- Work to complete: Nothing but the lines from the one that holds "jaw dopiero po" through the end of the material should be repeated, each exactly as it stands, and pictures stay out.

- Exercise data:
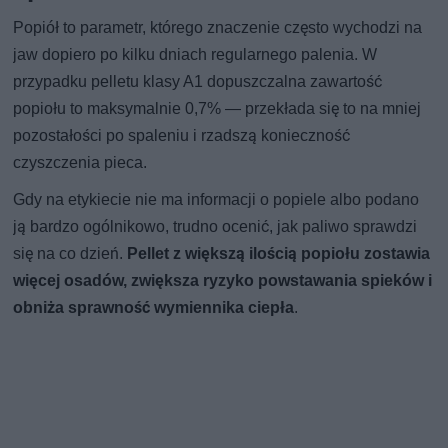
Popiół to parametr, którego znaczenie często wychodzi na
jaw dopiero po kilku dniach regularnego palenia. W
przypadku pelletu klasy A1 dopuszczalna zawartość
popiołu to maksymalnie 0,7% — przekłada się to na mniej
pozostałości po spaleniu i rzadszą konieczność
czyszczenia pieca.
Gdy na etykiecie nie ma informacji o popiele albo podano
ją bardzo ogólnikowo, trudno ocenić, jak paliwo sprawdzi
się na co dzień.
Pellet z większą ilością popiołu zostawia
więcej osadów, zwiększa ryzyko powstawania spieków i
obniża sprawność wymiennika ciepła
.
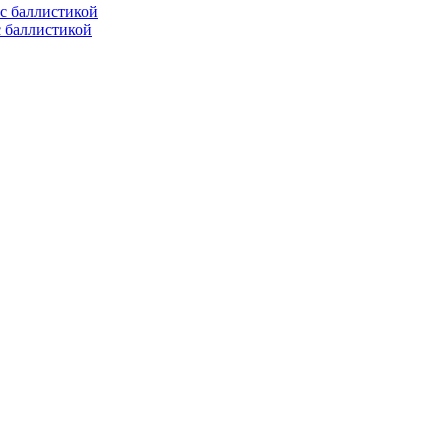
с баллистикой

- Task answer:
jaw dopiero po kilku dniach regularnego palenia. W
przypadku pelletu klasy A1 dopuszczalna zawartość
popiołu to maksymalnie 0,7% — przekłada się to na mniej
pozostałości po spaleniu i rzadszą konieczność
czyszczenia pieca.
Gdy na etykiecie nie ma informacji o popiele albo podano
ją bardzo ogólnikowo, trudno ocenić, jak paliwo sprawdzi
się na co dzień.
Pellet z większą ilością popiołu zostawia
więcej osadów, zwiększa ryzyko powstawania spieków i
obniża sprawność wymiennika ciepła
.
с баллистикой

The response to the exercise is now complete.